Any discussion of a diagnosed autoimmune disease in a pet should include information about vaccinations.

Recently I ran across a sad, maddening news article discussing an increase in autoimmune disorder diagnoses by veterinarians. According to the article:

Similar to humans, autoimmune disorders in dogs can happen suddenly. But what’s different is the condition is just recently being heavily researched in dogs because they’re dying from it.1

The article discusses a seven-year-old dog named Toby who stopped eating regularly, was losing weight and became lethargic to the point of immobility.
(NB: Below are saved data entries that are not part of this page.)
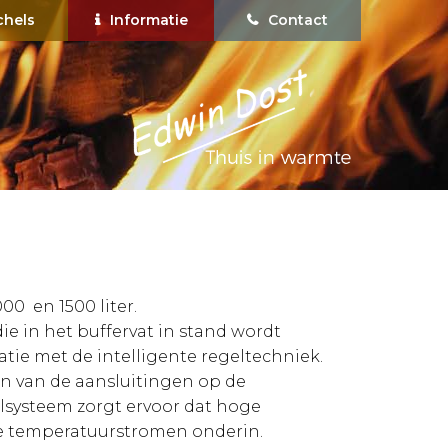
chels
Informatie
Contact
00 en 1500 liter.
ie in het buffervat in stand wordt
tie met de intelligente regeltechniek.
en van de aansluitingen op de
elsysteem zorgt ervoor dat hoge
ge temperatuurstromen onderin.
Toby’s veterinarian immediately suspected an autoimmune disorder—a disease in which the immune system, designed to protect the body, begins attacking it instead. I’m not sure why the dog’s vet suspected an autoimmune problem right off the bat, since Toby’s symptoms can have many different causes.

Had he recently vaccinated Toby? And how many vaccinations had the dog received in his seven years?

Toby’s health was quickly declining. His veterinarian did a complete blood workup and ultrasound to check for cancer, enlarged organs and other abnormalities. Autoimmune disorders are diagnoses of exclusion, meaning all other possible underlying causes are ruled out first.

And tragically, once the diagnosis is finally made, traditional veterinary medicine has little to offer because from their perspective, “there is no known cause.” Whereas holistic veterinarians have linked vaccines to autoimmune disorders for decades, the conventional veterinary community just can’t seem to get there.

As for poor Toby and other pets like him, according to veterinarian Scott Campbell, who was interviewed for the article:

You have about a seven out of 10 chance that your pet is going to get better, but the reality is that this isn’t going to happen anytime soon. Sometimes multiple blood transfusions are needed, which can be costly.2

The article wraps up by stating that Toby is “pulling through,” though his treatment is far from over. His owner seems resigned to the fact she may never know what caused his illness.

And then there’s this. Veterinarians the news writer spoke with “said testing is getting better and said it’s a learning process where they get more information with every case.” Too bad the learning process apparently doesn’t involve erring on the side of caution and foregoing unnecessary vaccine boosters.

Pets With Autoimmune Disease Are Suspicious for Over-Vaccination

Since this was just a short online news article and video put together by a local television station, I really didn’t expect an in-depth analysis of the rise of autoimmune diseases in pets. However, a glaring omission in the coverage is any mention of Toby’s vaccine status.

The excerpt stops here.